*** Dataset records
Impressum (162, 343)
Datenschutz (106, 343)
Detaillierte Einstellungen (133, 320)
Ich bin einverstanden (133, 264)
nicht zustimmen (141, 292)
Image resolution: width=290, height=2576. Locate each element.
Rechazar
******
*** Dataset records
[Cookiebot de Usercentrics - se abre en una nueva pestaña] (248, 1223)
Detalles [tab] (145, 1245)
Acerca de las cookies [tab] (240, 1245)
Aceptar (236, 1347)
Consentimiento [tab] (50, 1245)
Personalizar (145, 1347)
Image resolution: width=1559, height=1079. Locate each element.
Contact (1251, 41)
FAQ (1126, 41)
******
Task directions:
Using the entries above, give the number of lines that include "element", with no added words.

Your response:
2